(What you are asked to do):
Repeat the whole listing word for word, skipping pictures.
===== Exercise material
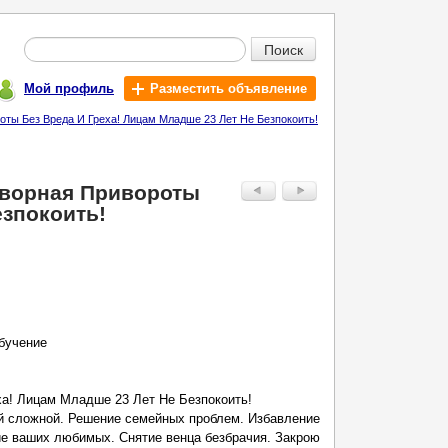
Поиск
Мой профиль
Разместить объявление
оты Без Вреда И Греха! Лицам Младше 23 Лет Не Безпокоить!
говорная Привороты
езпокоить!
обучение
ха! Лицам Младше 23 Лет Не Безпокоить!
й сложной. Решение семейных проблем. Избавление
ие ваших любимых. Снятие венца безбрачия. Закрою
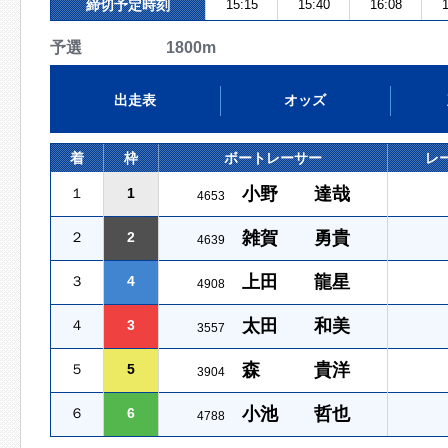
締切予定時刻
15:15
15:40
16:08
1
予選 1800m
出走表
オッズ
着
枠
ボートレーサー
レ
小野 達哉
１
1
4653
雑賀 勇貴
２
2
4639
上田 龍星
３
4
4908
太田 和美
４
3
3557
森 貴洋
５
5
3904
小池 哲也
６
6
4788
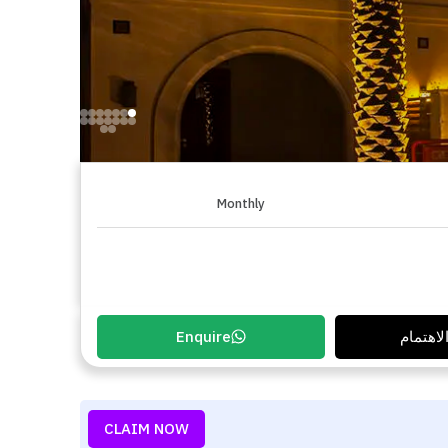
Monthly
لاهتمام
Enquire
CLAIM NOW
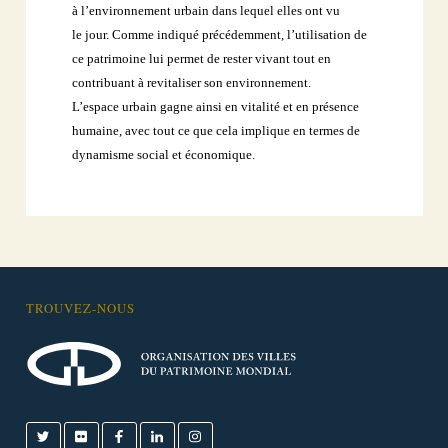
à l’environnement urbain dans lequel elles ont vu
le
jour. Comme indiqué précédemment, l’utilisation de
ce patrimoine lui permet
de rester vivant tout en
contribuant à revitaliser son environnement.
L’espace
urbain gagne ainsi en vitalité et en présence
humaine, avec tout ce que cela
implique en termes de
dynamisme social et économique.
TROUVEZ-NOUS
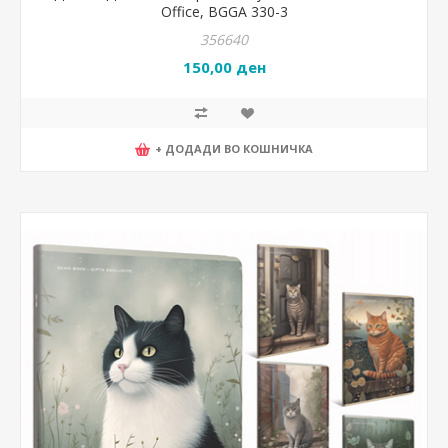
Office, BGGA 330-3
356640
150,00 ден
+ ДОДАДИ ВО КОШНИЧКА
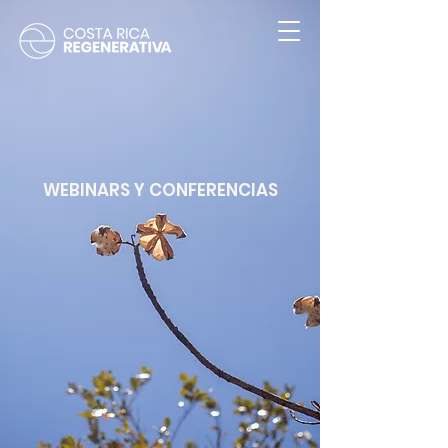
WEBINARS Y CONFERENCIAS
==========
(Answer area):
Поиск
Мой профиль
Разместить объявление
оты Без Вреда И Греха! Лицам Младше 23 Лет Не Безпокоить!
говорная Привороты
езпокоить!
обучение
ха! Лицам Младше 23 Лет Не Безпокоить!
й сложной. Решение семейных проблем. Избавление
ие ваших любимых. Снятие венца безбрачия. Закрою
締切予定時刻
15:15
15:40
16:08
1
予選 1800m
出走表
オッズ
着
枠
ボートレーサー
レ
小野 達哉
１
1
4653
雑賀 勇貴
２
2
4639
上田 龍星
３
4
4908
太田 和美
４
3
3557
森 貴洋
５
5
3904
小池 哲也
６
6
4788
Monthly
لاهتمام
Enquire
CLAIM NOW
à l’environnement urbain dans lequel elles ont vu
le
jour. Comme indiqué précédemment, l’utilisation de
ce patrimoine lui permet
de rester vivant tout en
contribuant à revitaliser son environnement.
L’espace
urbain gagne ainsi en vitalité et en présence
humaine, avec tout ce que cela
implique en termes de
dynamisme social et économique.
TROUVEZ-NOUS
Office, BGGA 330-3
356640
150,00 ден
+ ДОДАДИ ВО КОШНИЧКА
WEBINARS Y CONFERENCIAS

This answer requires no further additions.